L’association Toulouse Last Stock réunit chaque semaine plus d’une centaine de personnes dans des tournois du jeu vidéo Super Smash Bros. Charles Van Est est un des meilleurs compétiteurs. Petit zoom sur un e-sportif passionné par un loisir de plus en plus démocratisé.
La franchise de jeu vidéo Super Smash Bros fait office d’incontournable dans le paysage vidéoludique. Les chiffres de ses ventes révélés par Nintendo hissent même le dernier volet (Super Smash Bros Ultimate) à la 20e place des jeux les plus vendus au monde (plus de 30,4 millions d’exemplaires). Un succès rendu possible par la formule même du jeu : des combats très dynamiques où s’affrontent des personnages cultes de la pop culture comme Mario, Sonic ou Pikachu.
L’engouement est tel que les joueurs organisent de nombreuses compétitions. Qu’elles soient internationales comme la Genesis 9, qui s’est tenue le 23 janvier dernier et qui a rassemblé plus de 1 200 joueurs à San José en Californie, ou locales comme les tournois de l’association Toulouse Last Stock. Leurs événements hebdomadaires rassemblent plus de 100 personnes chaque jeudi au Game O’Clock, un bar de 300 m² situé au 10 boulevard d’Arcole à Toulouse.
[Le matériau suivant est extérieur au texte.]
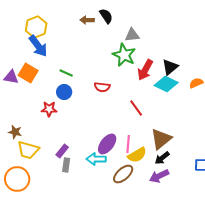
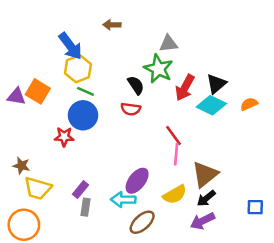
black semicircle: (106, 16) -> (136, 85), moved
yellow hexagon: (36, 27) -> (78, 69), moved
blue arrow: (38, 46) -> (70, 46), moved
blue circle: (64, 92) -> (83, 115), size x1.5
pink line: (128, 144) -> (176, 154), moved
brown ellipse: (123, 174) -> (142, 222), moved

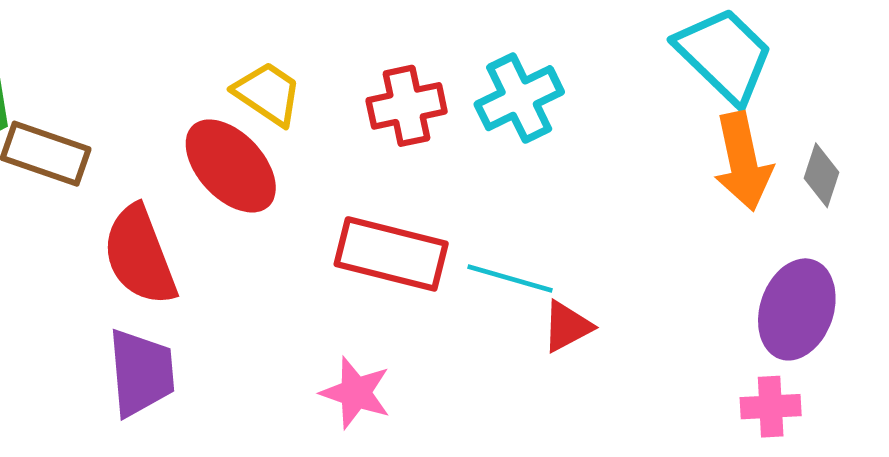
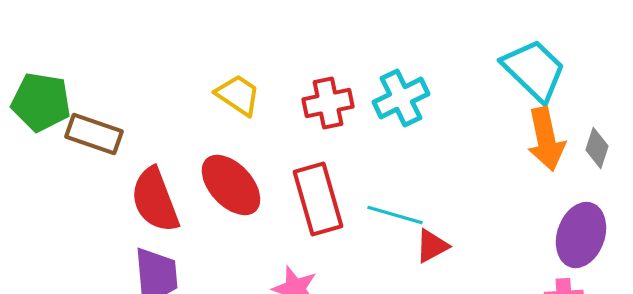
red ellipse: (231, 166) -> (231, 185), moved
red rectangle: (391, 254) -> (318, 199), turned 60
Il faut s’imaginer des dizaines d’écrans, des manettes moites de sueur et des joueurs concentrés qui s’affrontent devant une foule passionnée dans une ambiance à la fois compétitive et bon enfant. Et, parmi eux, Charles Van Est est une sommité. C’est d’ailleurs le dernier vainqueur du “Stock O’Clock”, le tournoi qui a eu lieu le 14 avril dernier.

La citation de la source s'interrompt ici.